With pictures omitted, restate the data word for word.

[Recorded data]
◆ ◆ ◆
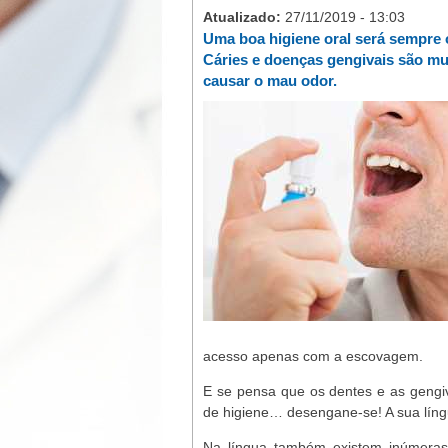
Atualizado:
27/11/2019 - 13:03
Uma boa higiene oral será sempre 
Cáries e doenças gengivais são mu
causar o mau odor.
acesso apenas com a escovagem.
E se pensa que os dentes e as gengi
de higiene… desengane-se! A sua lín
Na língua também existem inúmeras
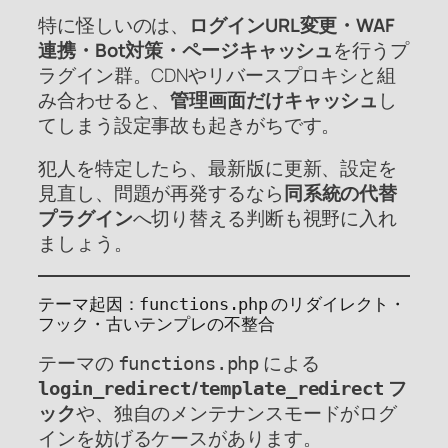
特に怪しいのは、
ログインURL変更・WAF
連携・Bot対策・ページキャッシュ
を行うプ
ラグイン群。CDNやリバースプロキシと組
み合わせると、
管理画面だけキャッシュ
し
てしまう設定事故も起きがちです。
犯人を特定したら、最新版に更新、設定を
見直し、問題が再発するなら
同系統の代替
プラグイン
へ切り替える判断も視野に入れ
ましょう。
テーマ起因：
のリダイレクト・
functions.php
フック・古いテンプレの不整合
テーマの
による
functions.php
/
フ
login_redirect
template_redirect
ック
や、独自のメンテナンスモードがログ
インを妨げるケースがあります。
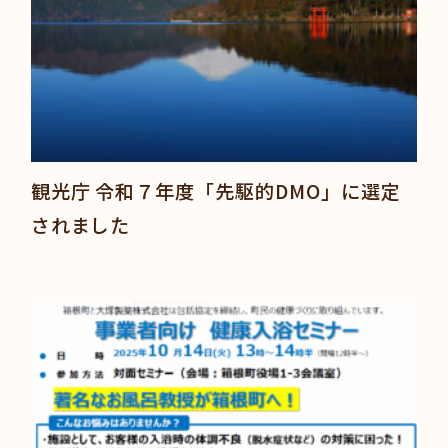
観光庁 令和７年度「先駆的DMO」に選定
されました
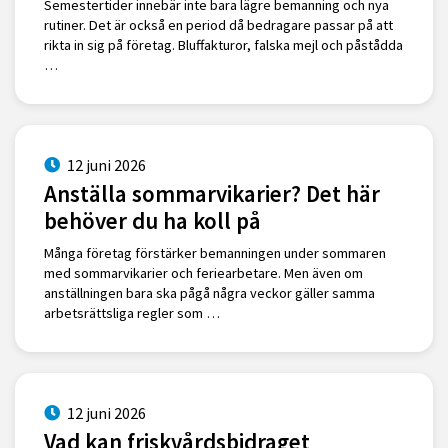
Semestertider innebär inte bara lägre bemanning och nya
rutiner. Det är också en period då bedragare passar på att
rikta in sig på företag. Bluffakturor, falska mejl och påstådda
…
12 juni 2026
Anställa sommarvikarier? Det här
behöver du ha koll på
Många företag förstärker bemanningen under sommaren
med sommarvikarier och feriearbetare. Men även om
anställningen bara ska pågå några veckor gäller samma
arbetsrättsliga regler som …
12 juni 2026
Vad kan friskvårdsbidraget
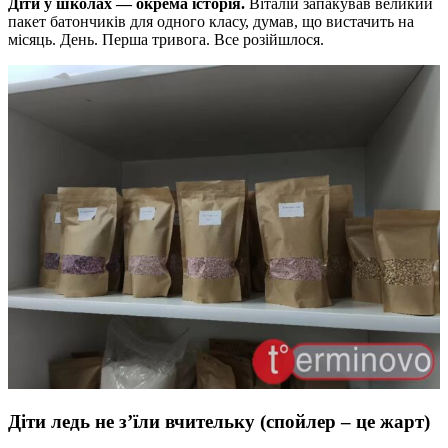
Діти у школах — окрема історія.
Віталій запакував великий
пакет батончиків для одного класу, думав, що вистачить на
місяць. День. Перша тривога. Все розійшлося.
Діти ледь не з’їли вчительку (спойлер – це жарт)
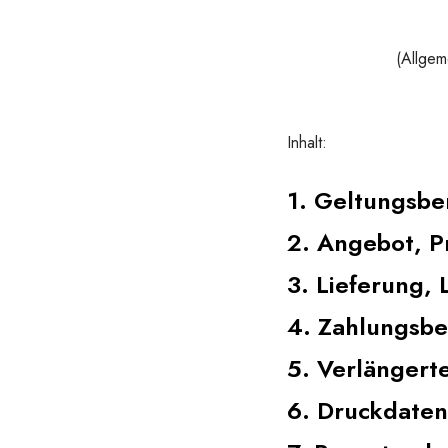
(Allgem
Inhalt:
1. Geltungsbe
2. Angebot, P
3. Lieferung, 
4. Zahlungsb
5. Verlängert
6. Druckdaten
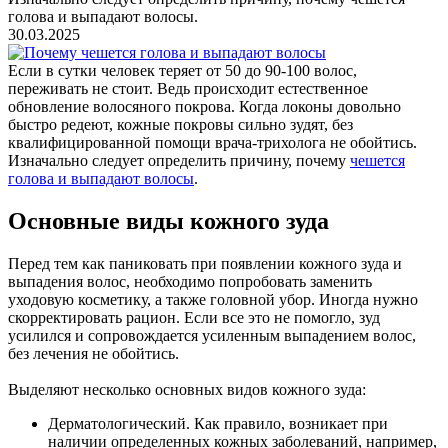
голова и выпадают волосы.
30.03.2025
Если в сутки человек теряет от 50 до 90-100 волос,
переживать не стоит. Ведь происходит естественное
обновление волосяного покрова. Когда локоны довольно
быстро редеют, кожные покровы сильно зудят, без
квалифицированной помощи врача-трихолога не обойтись.
Изначально следует определить причину, почему
чешется
голова и выпадают волосы
.
Основные виды кожного зуда
Перед тем как паниковать при появлении кожного зуда и
выпадения волос, необходимо попробовать заменить
уходовую косметику, а также головной убор. Иногда нужно
скорректировать рацион. Если все это не помогло, зуд
усилился и сопровождается усиленным выпадением волос,
без лечения не обойтись.
Выделяют несколько основных видов кожного зуда:
Дерматологический. Как правило, возникает при
наличии определенных кожных заболеваний, например,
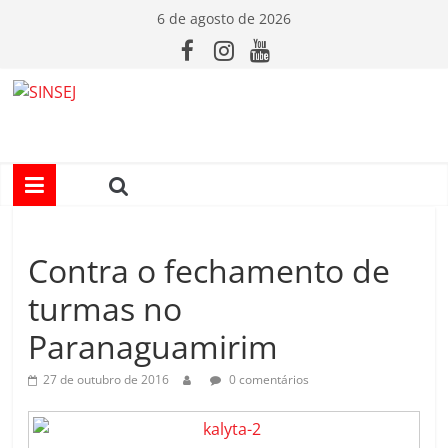
Pular
6 de agosto de 2026
para
o
conteúdo
S
I
N
Contra o fechamento de
S
turmas no
E
Paranaguamirim
J
27 de outubro de 2016
0 comentários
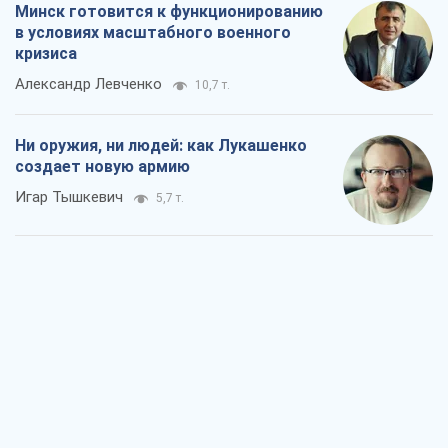
Минск готовится к функционированию
в условиях масштабного военного
кризиса
Александр Левченко
10,7 т.
Ни оружия, ни людей: как Лукашенко
создает новую армию
Игар Тышкевич
5,7 т.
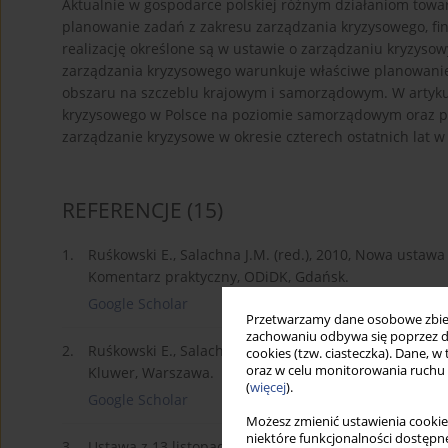
Aktualnie w gospodarce polskiej różnym działaniom towarz
planowanie zadań z zakresu zarządzania kryzysowego, fi
realizację określone są w ustawie o zarządzaniu kryzys
zarządzania kryzysowego warunkuje właściwe planowanie, 
obszaru na szczeblu krajowym i samorządowym. W artyku
kryzysowego w Polsce na poziomie samorządowym oraz pra
zarządzanie kryzysowe w okresie czterech ostatnich lat w
REFERENCJE
(15)
1.
Ruśkowski E., Salachna J.M. (red.), 2010, Nowa usta
Komentarz praktyczny, ODiDK, Gdańsk.
Google Scholar
Przetwarzamy dane osobowe zbiera
zachowaniu odbywa się poprzez d
2.
Ruśkowski E., Salachna J.M., 2004, Ustawa o dochoda
cookies (tzw. ciasteczka). Dane, w
oraz w celu monitorowania ruchu
Kluwer, Warszawa.
(
więcej
).
Google Scholar
Możesz zmienić ustawienia cookie
niektóre funkcjonalności dostępne
3.
Ustawa z 13 listopada 2003 r. o dochodach jednostek s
◆ ◆ ◆
# Solution to the exercise
Atualizado:
27/11/2019 - 13:03
Uma boa higiene oral será sempre 
Cáries e doenças gengivais são mu
causar o mau odor.
acesso apenas com a escovagem.
E se pensa que os dentes e as gengi
de higiene… desengane-se! A sua lín
Na língua também existem inúmeras
特に怪しいのは、
ログインURL変更・WAF
連携・Bot対策・ページキャッシュ
を行うプ
ラグイン群。CDNやリバースプロキシと組
み合わせると、
管理画面だけキャッシュ
し
てしまう設定事故も起きがちです。
犯人を特定したら、最新版に更新、設定を
見直し、問題が再発するなら
同系統の代替
プラグイン
へ切り替える判断も視野に入れ
ましょう。
テーマ起因：
のリダイレクト・
functions.php
フック・古いテンプレの不整合
テーマの
による
functions.php
/
フ
login_redirect
template_redirect
ック
や、独自のメンテナンスモードがログ
インを妨げるケースがあります。
観光庁 令和７年度「先駆的DMO」に選定
されました
Semestertider innebär inte bara lägre bemanning och nya
rutiner. Det är också en period då bedragare passar på att
rikta in sig på företag. Bluffakturor, falska mejl och påstådda
…
12 juni 2026
Anställa sommarvikarier? Det här
behöver du ha koll på
Många företag förstärker bemanningen under sommaren
med sommarvikarier och feriearbetare. Men även om
anställningen bara ska pågå några veckor gäller samma
arbetsrättsliga regler som …
12 juni 2026
Vad kan friskvårdsbidraget
Діти у школах — окрема історія.
Віталій запакував великий
пакет батончиків для одного класу, думав, що вистачить на
місяць. День. Перша тривога. Все розійшлося.
Діти ледь не з’їли вчительку (спойлер – це жарт)
(Allgem
Inhalt:
1. Geltungsbe
2. Angebot, P
3. Lieferung, 
4. Zahlungsb
5. Verlängert
6. Druckdaten
голова и выпадают волосы.
30.03.2025
Если в сутки человек теряет от 50 до 90-100 волос,
переживать не стоит. Ведь происходит естественное
обновление волосяного покрова. Когда локоны довольно
быстро редеют, кожные покровы сильно зудят, без
квалифицированной помощи врача-трихолога не обойтись.
Изначально следует определить причину, почему
чешется
голова и выпадают волосы
.
Основные виды кожного зуда
Перед тем как паниковать при появлении кожного зуда и
выпадения волос, необходимо попробовать заменить
уходовую косметику, а также головной убор. Иногда нужно
скорректировать рацион. Если все это не помогло, зуд
усилился и сопровождается усиленным выпадением волос,
без лечения не обойтись.
Выделяют несколько основных видов кожного зуда:
Дерматологический. Как правило, возникает при
наличии определенных кожных заболеваний, например,
Pular
6 de agosto de 2026
para
o
conteúdo
S
I
N
Contra o fechamento de
S
turmas no
E
Paranaguamirim
J
27 de outubro de 2016
0 comentários
Минск готовится к функционированию
в условиях масштабного военного
кризиса
Александр Левченко
10,7 т.
Ни оружия, ни людей: как Лукашенко
создает новую армию
Игар Тышкевич
5,7 т.
Aktualnie w gospodarce polskiej różnym działaniom towarz
planowanie zadań z zakresu zarządzania kryzysowego, fi
realizację określone są w ustawie o zarządzaniu kryzys
zarządzania kryzysowego warunkuje właściwe planowanie, 
obszaru na szczeblu krajowym i samorządowym. W artyku
kryzysowego w Polsce na poziomie samorządowym oraz pra
zarządzanie kryzysowe w okresie czterech ostatnich lat w
REFERENCJE
(15)
1.
Ruśkowski E., Salachna J.M. (red.), 2010, Nowa usta
Komentarz praktyczny, ODiDK, Gdańsk.
Google Scholar
Przetwarzamy dane osobowe zbiera
zachowaniu odbywa się poprzez d
2.
Ruśkowski E., Salachna J.M., 2004, Ustawa o dochoda
cookies (tzw. ciasteczka). Dane, w
oraz w celu monitorowania ruchu
Kluwer, Warszawa.
(
więcej
).
Google Scholar
Możesz zmienić ustawienia cookie
niektóre funkcjonalności dostępne
3.
Ustawa z 13 listopada 2003 r. o dochodach jednostek s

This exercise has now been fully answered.